START Records for the task

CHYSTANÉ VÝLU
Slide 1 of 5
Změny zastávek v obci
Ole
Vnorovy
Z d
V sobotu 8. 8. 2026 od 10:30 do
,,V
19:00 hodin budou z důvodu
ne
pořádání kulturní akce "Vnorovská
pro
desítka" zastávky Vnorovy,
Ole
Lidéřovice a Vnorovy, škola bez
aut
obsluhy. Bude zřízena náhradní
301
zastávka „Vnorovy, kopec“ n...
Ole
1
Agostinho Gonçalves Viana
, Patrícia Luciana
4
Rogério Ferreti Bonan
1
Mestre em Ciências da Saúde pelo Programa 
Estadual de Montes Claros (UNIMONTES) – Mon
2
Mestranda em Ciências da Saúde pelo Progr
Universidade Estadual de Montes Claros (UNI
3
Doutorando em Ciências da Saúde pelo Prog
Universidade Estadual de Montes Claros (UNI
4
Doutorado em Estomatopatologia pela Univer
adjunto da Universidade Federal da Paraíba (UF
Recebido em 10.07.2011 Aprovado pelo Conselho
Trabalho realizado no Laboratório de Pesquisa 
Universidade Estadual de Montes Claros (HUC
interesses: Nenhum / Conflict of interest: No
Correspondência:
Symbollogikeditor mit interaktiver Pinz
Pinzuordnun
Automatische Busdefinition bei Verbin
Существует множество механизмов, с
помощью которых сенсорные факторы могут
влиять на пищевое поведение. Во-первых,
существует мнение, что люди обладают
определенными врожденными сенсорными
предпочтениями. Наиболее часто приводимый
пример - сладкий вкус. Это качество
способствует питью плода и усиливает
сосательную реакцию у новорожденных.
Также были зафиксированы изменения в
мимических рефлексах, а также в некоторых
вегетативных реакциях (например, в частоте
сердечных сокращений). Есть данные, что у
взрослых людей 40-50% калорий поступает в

END Records for the task

Exercise: Transcribe the lines above between the line holding "Mestre em Ciências da Saúde pelo Programa" and the line holding "Universidade Estadual de Montes Claros (HUC", inclusive, exactly as they stand and with nothing added.

Response for this exercise:
Mestre em Ciências da Saúde pelo Programa 
Estadual de Montes Claros (UNIMONTES) – Mon
2
Mestranda em Ciências da Saúde pelo Progr
Universidade Estadual de Montes Claros (UNI
3
Doutorando em Ciências da Saúde pelo Prog
Universidade Estadual de Montes Claros (UNI
4
Doutorado em Estomatopatologia pela Univer
adjunto da Universidade Federal da Paraíba (UF
Recebido em 10.07.2011 Aprovado pelo Conselho
Trabalho realizado no Laboratório de Pesquisa 
Universidade Estadual de Montes Claros (HUC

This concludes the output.